Он повалил ее на мягкий ковер, на подушки, она гнулась под ним, как тростник, в первую минуту в панике пытаясь высвободиться. Ее сопротивление раззадорило хозяина. Он вошел в нее бурно, не щадя. Она закричала от боли. Дышал, он громко, с хрипами, давил животом, его жирная грудь нависала над ней. Золотой кулон львиноголовой птицы бешено раскачивался на его шее. Нингирсу ударил с такой силой, что боль снова пронзила ее. Долгий стон вырвался из его горла.

Растерзанная, раздавленная, ошеломленная, Ламассатум лежала на ковре. Он хотел говорить с ней, но она не отвечала.

— Ламассатум! — раздраженно окликнул Нингирсу.

Она приподнялась на локтях. Огромный, голый, он сидел в кресле. Она зажмурилась.

— Иди сюда, — приказал он. — Не спи, это только начало.

Он насиловал ее всю ночь. Она уже не ждала, что кошмар этот кончится. Захлебнулась семенем, долго кашляла и, наконец, разрыдалась бурно и безутешно.

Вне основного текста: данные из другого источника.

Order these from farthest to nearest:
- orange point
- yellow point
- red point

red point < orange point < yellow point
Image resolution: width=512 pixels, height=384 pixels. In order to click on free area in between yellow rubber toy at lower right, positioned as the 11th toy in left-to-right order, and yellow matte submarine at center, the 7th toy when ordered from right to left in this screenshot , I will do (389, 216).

Вавилон притих, съежился, будто осажденный город. После возвращения Авель-Мардука все изменилось. Солдаты не уходили с улиц. Первое время горожанам казалось, что это ради их же блага, но потом постоянное присутствие вооруженных людей стало пугать. В народе поползли недобрые слухи.

Вскоре вернулся Нергал-шарусур со своей армией. Ужас повис над городом. Все ждали перемен.

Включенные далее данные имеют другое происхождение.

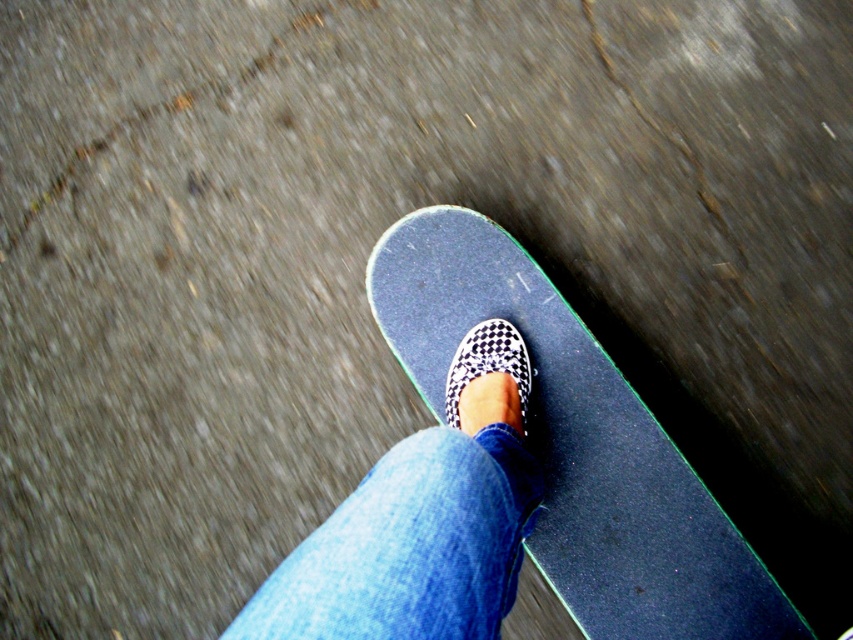 Is point (693, 490) positioned before point (450, 369)?

Yes.

Measure the distance from smooth black skateboard at center to black checkered slip-on shoe at center.

5.68 inches

At what (x,y) coordinates should I click in order to perform the action: click on smooth black skateboard at center. Please return your answer as a coordinate pair (x, y). Looking at the image, I should click on (577, 444).

You are a GUI agent. You are given a task and a screenshot of the screen. Output one action in this format:
    pyautogui.click(x=<x>, y=<y>)
    Task: Click on the smooth black skateboard at center
    The height and width of the screenshot is (640, 853).
    Given the screenshot: What is the action you would take?
    tap(577, 444)

Is point (456, 545) closer to camera compared to point (527, 364)?

Yes.

Image resolution: width=853 pixels, height=640 pixels. Describe the element at coordinates (422, 522) in the screenshot. I see `matte black skate shoe at center` at that location.

Where is `matte black skate shoe at center`? The width and height of the screenshot is (853, 640). matte black skate shoe at center is located at coordinates (422, 522).

Does smooth black skateboard at center have a lesser width compared to matte black skate shoe at center?

No, smooth black skateboard at center is not thinner than matte black skate shoe at center.

Locate an element on the screen. smooth black skateboard at center is located at coordinates (577, 444).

Три дня на западе светилась комета. Горели склады с хлебом, пострадали жилые кварталы.

В храмах приносились бесчисленные жертвы, сизый дым поднимался над стенами. Стояла небывалая жара, пересыхали каналы.

На площадях говорили о неизлечимой болезни царя, о том, что во дворце тайно совершаются казни служителей богов. Это было невероятно. Говорили, что Навуходоносор сошел с ума, а Авель-Мардук вовсе не принц, а демон темного мира.

Какой-то нищий безумец бесновался на площади, выкрикивая пророчества, предсказывал скорое затмение солнца и гибель царства. Солдаты убили его на глазах десятков горожан, тело бросили в мусорные кучи, где его разорвали собаки.

Тень упала на возлюбленный город Навуходоносора. Душными ночами выли псы, призывая чью-то смерть. Горожане, заслышав приближение патруля, гасили в окнах лампы.

Страшный месяц аяру близился к концу.